Re: Bob Hyatt says that....

Post by Uri Blass »

chrisw wrote:
bob wrote:
chrisw wrote:
Alexander Schmidt wrote:
fern wrote: show us specific lines of code that are equal to those from fruit.
http://pagesperso-orange.fr/ct_chess/Fr ... rt_go.html
This is some kind of joke?!

The 'code' contains 200 lines, many of which are blank, ignoring those, there are:

33 lines same
81 lines different

that's a 28% correspondence. Very funny joke.

You have no source of Rybka, so the variable names are guesswork, btw.

Given that the code chucks are doing the same thing, I find 81 different lines to 33 same completely reasonable for programs written by two different people.
Please look again. "33 lines the same". One of us can't count. I stopped at 50. If two lines of C are on the same line they are equivalent.

At least don't try to distort what is being presented. That code is absoilutely _not_ independently written.
50? my goodness me, that's a lot out of 114. Not even half. And many of the equivalances rely on creative naming of variables and functions to, guess what, be the same!

Less than than half of your only disassembled code block so far? Very funny joke, Bob. Hahahaha

This is the famous identical corresponding code blocks is it? The famous 4000 lines of Christophe?

That code could perfectly well be independently written.

Are you going to try and get Vas's source code revealed at icga by this method?
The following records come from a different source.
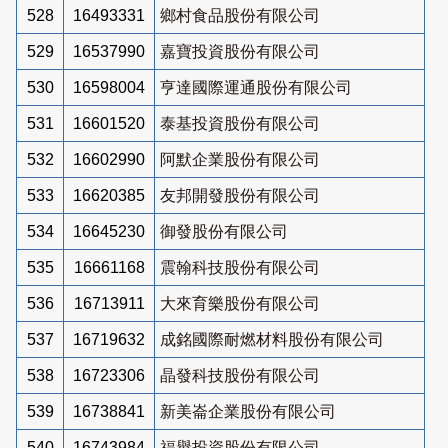
528
16493331
鄉村食品股份有限公司
529
16537990
嘉寶投資股份有限公司
530
16598004
亨達國際運通股份有限公司
531
16601520
泰基投資股份有限公司
532
16602990
阿默企業股份有限公司
533
16620385
友邦開發股份有限公司
534
16645230
御發股份有限公司
535
16661168
震翰科技股份有限公司
536
16713911
大來育樂股份有限公司
537
16719632
成銘國際耐燃材料股份有限公司
538
16723306
晶發科技股份有限公司
539
16738841
新美崙企業股份有限公司
540
16743984
福譽投資股份有限公司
Hmmm?
No way to know names of variables or functions so here is analysis by me
when I ignore empty lines of rybka and I compare only lines of rybka(not that I do not think that it proves copying and I may have few mistakes because I did not check for errors).
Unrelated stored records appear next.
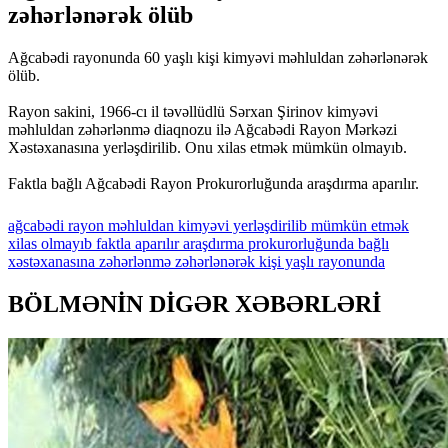
zəhərlənərək ölüb
Ağcabədi rayonunda 60 yaşlı kişi kimyəvi məhluldan zəhərlənərək
ölüb.
Rayon sakini, 1966-cı il təvəllüdlü Sərxan Şirinov kimyəvi
məhluldan zəhərlənmə diaqnozu ilə Ağcabədi Rayon Mərkəzi
Xəstəxanasına yerləşdirilib. Onu xilas etmək mümkün olmayıb.
Faktla bağlı Ağcabədi Rayon Prokurorluğunda araşdırma aparılır.
ağcabədi
rayon
məhluldan
kimyəvi
yerləşdirilib
mümkün
etmək
xilas
olmayıb
faktla
aparılır
araşdırma
prokurorluğunda
bağlı
xəstəxanasına
zəhərlənmə
zəhərlənərək
kişi
yaşlı
rayonunda
BÖLMƏNİN DİGƏR XƏBƏRLƏRİ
http://pagesperso-orange.fr/ct_chess/Fr ... rt_go.html

same:lines 1,2,4,5,45,46,54,56,57,62,63,66,68,69,72,74,75,79,96-98,100,109,112-113,116,123-126,130-132,135,137-138,141-142,158-166,176-177,181,183,200,202,206,208,210,213-214,216-218(61 identical lines)

same at different place:23,25,27,29-31,33-37,39,103-104,106-107,144(17 that are claimed to be identical lines)
not same but same meaning:7,8,61,67,73,86-89,111,136,157,179-180
,182,190,194,196,198,201,207(21 equivalent lines)
almost the same 193
different value 47-52,65,71,115,134,140
not same 14,16,17,18,78,80-84,184,204

We get at most 100 equivalent lines and have no big blocks that are identical.(the biggest block that can be considered as equivalent is 141-183 and I can see there many empty lines that are not counted.

Note that
{
} are considered as identical lines and by that logic I can easily find many identical lines between every 2 programs.